Go down to the surgical pathology division and find out when they have their rounds or when they have their teaching cases. Sometimes they have resident conferences where they sit around the microscope and they look at slides. They always have extra room for medical students.
She further says there really are not enough medical students who are interested in this field so they get so excited when someone shows up. You can just set up the microscope, listen in and look at the pretty pictures. If you get dizzy looking at the microscope, just look away when they’re moving the slide and look back when they got it fixed.
Lastly, start reading about the subject. She recommends doing a rotation in your third and fourth year. It’s going to have to be an elective. And if your medical school is affiliated with a coroner/medical examiner’s office, she recommends taking an elective at least one week there to see what they do.
Even if you don’t end up going into forensic pathology, say you’re interested in internal medicine or surgery, you will still benefit from it because it will give you a perspective that nobody else has and it will help you understand how to prevent death in your patients.
[26:47] Is There Any Bias Against DOs in Pathology?
Dr. Melinek explains there are plenty of opportunities for osteopathic students in forensic pathology. Having a DO is not an impediment in getting either a residency or fellowship in general pathology or forensic pathology. She has several DO friends who have gone through the program.

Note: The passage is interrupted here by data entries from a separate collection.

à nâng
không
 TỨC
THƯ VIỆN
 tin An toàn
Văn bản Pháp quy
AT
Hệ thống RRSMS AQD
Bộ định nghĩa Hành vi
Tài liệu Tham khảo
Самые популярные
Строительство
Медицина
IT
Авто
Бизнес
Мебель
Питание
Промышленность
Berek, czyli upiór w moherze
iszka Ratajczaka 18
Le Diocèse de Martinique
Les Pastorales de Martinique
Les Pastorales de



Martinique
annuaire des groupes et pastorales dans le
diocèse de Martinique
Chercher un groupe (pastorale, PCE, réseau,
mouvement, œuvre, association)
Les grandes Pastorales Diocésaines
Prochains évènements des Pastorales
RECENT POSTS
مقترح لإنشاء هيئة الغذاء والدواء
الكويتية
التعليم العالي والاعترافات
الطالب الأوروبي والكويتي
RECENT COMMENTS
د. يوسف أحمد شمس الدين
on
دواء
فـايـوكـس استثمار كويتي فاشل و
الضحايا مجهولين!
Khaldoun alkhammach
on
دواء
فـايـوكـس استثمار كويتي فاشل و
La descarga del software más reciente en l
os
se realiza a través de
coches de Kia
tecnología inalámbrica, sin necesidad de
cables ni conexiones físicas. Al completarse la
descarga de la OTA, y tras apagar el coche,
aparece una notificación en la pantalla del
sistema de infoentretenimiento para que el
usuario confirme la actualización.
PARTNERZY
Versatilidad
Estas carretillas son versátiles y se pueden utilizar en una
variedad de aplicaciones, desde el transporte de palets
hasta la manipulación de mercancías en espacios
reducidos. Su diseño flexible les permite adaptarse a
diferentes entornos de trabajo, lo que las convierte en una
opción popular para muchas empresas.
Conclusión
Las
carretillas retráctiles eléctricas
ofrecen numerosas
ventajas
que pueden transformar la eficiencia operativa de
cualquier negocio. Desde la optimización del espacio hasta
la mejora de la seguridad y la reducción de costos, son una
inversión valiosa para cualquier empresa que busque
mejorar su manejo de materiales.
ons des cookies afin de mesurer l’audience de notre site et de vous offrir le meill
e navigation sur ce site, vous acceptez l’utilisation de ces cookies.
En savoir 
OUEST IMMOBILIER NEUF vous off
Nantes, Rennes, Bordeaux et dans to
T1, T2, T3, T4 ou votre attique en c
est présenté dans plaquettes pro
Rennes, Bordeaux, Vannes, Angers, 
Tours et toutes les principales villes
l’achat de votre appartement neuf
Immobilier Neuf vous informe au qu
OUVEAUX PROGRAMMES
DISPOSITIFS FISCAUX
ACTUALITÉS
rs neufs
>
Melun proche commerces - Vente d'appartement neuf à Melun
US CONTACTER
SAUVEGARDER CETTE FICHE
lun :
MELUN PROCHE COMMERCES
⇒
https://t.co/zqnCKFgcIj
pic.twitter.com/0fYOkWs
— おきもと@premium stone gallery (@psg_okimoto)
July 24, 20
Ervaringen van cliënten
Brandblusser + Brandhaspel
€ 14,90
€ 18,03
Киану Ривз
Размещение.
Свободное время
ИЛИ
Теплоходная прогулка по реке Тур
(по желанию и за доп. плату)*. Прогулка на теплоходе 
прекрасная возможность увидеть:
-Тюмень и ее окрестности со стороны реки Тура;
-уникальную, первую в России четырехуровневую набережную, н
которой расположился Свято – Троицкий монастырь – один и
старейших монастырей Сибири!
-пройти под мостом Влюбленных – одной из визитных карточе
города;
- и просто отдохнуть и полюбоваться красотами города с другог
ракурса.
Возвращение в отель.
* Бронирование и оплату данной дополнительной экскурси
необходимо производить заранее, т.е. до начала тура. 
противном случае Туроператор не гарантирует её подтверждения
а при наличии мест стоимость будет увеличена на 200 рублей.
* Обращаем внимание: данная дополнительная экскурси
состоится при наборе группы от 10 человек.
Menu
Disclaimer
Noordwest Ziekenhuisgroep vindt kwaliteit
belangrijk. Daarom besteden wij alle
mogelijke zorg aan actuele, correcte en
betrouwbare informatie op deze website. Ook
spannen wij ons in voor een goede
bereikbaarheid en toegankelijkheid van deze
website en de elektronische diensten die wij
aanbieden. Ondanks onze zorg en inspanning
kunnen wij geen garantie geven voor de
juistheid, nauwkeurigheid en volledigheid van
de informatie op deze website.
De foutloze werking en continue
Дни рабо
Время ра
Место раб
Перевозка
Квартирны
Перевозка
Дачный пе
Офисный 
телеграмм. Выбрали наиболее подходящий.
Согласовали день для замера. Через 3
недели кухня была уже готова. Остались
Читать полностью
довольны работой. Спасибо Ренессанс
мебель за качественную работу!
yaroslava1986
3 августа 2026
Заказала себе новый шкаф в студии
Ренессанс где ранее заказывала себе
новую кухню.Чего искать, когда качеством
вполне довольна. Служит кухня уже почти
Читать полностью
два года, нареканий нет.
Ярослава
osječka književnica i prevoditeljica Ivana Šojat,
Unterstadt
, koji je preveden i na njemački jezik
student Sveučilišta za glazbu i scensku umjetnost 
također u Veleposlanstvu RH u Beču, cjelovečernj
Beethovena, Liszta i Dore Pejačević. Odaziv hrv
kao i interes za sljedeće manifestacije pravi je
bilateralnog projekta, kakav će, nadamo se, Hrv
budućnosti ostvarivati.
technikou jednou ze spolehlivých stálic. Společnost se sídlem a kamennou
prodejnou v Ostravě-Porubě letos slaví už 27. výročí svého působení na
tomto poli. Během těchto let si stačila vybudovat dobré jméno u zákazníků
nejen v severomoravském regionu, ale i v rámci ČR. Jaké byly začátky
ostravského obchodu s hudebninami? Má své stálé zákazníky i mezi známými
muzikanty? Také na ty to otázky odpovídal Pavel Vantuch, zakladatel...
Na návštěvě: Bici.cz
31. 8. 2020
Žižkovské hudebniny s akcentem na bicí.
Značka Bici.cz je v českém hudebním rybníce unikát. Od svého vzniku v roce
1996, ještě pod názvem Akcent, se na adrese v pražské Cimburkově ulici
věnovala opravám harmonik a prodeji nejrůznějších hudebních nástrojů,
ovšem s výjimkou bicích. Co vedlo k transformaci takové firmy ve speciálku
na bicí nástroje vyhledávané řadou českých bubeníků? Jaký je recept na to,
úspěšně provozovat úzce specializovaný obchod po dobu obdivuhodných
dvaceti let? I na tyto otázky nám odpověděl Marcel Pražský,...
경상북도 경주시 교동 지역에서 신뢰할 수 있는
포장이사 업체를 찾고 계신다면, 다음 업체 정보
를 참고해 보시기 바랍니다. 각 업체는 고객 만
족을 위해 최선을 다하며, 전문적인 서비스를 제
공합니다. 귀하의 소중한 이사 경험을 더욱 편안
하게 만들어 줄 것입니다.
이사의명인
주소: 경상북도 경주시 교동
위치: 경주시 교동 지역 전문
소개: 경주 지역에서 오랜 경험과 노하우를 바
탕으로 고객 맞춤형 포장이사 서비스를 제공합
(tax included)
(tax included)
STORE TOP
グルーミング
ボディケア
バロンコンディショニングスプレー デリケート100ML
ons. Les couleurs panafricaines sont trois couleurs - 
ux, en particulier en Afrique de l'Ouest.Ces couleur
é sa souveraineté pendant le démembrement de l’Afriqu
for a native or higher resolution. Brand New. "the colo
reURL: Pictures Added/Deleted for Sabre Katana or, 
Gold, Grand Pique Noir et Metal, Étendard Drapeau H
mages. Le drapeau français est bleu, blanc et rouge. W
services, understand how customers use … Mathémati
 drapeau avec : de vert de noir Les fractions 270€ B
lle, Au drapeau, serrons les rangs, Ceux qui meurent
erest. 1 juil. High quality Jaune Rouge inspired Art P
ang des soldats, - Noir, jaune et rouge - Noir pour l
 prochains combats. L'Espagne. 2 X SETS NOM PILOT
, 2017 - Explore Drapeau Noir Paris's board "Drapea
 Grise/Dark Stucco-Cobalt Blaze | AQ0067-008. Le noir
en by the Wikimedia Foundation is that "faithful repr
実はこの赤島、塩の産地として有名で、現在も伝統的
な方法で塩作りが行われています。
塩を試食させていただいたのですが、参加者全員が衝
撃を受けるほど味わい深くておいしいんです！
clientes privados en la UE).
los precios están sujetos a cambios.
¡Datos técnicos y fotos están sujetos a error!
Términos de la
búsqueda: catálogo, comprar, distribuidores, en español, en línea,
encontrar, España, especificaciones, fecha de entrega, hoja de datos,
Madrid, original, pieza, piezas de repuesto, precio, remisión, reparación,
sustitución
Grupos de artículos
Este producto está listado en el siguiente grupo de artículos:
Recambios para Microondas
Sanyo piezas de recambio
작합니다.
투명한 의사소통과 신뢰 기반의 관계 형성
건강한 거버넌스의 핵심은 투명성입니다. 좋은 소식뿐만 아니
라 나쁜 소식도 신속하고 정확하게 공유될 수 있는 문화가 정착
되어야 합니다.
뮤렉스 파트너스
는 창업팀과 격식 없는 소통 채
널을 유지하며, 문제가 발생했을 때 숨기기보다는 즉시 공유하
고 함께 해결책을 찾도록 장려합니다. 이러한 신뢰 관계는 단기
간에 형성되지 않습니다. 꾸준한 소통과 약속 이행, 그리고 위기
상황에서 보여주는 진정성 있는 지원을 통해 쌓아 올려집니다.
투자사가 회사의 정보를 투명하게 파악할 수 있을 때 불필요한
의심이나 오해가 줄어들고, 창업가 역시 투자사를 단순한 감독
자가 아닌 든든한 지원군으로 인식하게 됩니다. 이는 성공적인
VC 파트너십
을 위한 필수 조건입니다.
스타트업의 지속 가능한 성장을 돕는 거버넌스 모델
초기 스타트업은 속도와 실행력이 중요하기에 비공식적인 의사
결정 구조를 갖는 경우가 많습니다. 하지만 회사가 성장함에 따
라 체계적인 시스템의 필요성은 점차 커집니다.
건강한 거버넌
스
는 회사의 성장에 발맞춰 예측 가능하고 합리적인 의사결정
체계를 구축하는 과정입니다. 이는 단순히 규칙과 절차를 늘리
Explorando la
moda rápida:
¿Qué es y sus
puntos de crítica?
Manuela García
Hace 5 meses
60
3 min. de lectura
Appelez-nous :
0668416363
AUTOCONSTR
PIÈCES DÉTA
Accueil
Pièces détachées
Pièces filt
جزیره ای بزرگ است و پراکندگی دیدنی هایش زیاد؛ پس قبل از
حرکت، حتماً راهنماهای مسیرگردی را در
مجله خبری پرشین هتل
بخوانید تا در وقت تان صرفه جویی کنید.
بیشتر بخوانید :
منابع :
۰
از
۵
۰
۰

The only frustrating thing for them sometimes is keeping abreast of the osteopathic manipulation requirements necessary for licensure and continued certification, which can be annoying since it’s not something they use every day, but they just take the courses and do it.
Subspecialty Opportunities for Pathologists and Interaction with Other Specialties
Other subspecialty opportunities after forensic pathology include neuropathology, anthropology, pediatric pathology, and cardiac pathology.
Dr. Melinek doesn’t work directly with other specialties, but she interacts with them through medical records. One example is when she gets charts from people who have died and she calls the primary care doctor of the deceased to get more information. More of them are psychiatrists such as issues pertaining to substance abuse and suicidality and cohort population.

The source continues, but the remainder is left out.